## Problem requirements:
The goal here is an exact copy of the entries below, without their pictures.

[Saved entries]
########################################

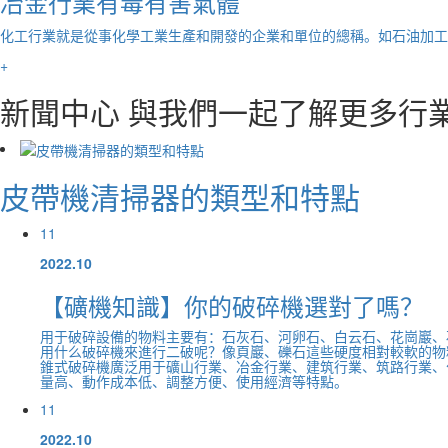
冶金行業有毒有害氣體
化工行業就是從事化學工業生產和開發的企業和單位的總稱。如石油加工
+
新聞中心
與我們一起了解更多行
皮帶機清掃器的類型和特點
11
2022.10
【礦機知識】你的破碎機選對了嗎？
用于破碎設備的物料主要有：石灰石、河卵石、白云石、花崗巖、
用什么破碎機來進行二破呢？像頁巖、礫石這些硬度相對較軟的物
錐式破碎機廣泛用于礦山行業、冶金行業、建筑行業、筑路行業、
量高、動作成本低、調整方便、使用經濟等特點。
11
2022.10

########################################

## Result:
冶金行業有毒有害氣體
化工行業就是從事化學工業生產和開發的企業和單位的總稱。如石油加工
+
新聞中心
與我們一起了解更多行
皮帶機清掃器的類型和特點
11
2022.10
【礦機知識】你的破碎機選對了嗎？
用于破碎設備的物料主要有：石灰石、河卵石、白云石、花崗巖、
用什么破碎機來進行二破呢？像頁巖、礫石這些硬度相對較軟的物
錐式破碎機廣泛用于礦山行業、冶金行業、建筑行業、筑路行業、
量高、動作成本低、調整方便、使用經濟等特點。
11
2022.10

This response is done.